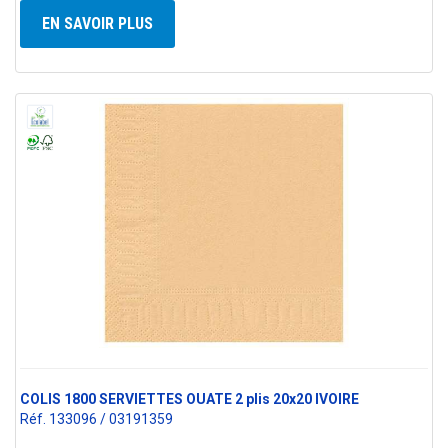
EN SAVOIR PLUS
COLIS 1800 SERVIETTES OUATE 2 plis 20x20 IVOIRE
Réf. 133096 / 03191359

Assigned task >> Ignore the images and quote every line of the listing exactly.

Reply to the exercise >>
EN SAVOIR PLUS
COLIS 1800 SERVIETTES OUATE 2 plis 20x20 IVOIRE
Réf. 133096 / 03191359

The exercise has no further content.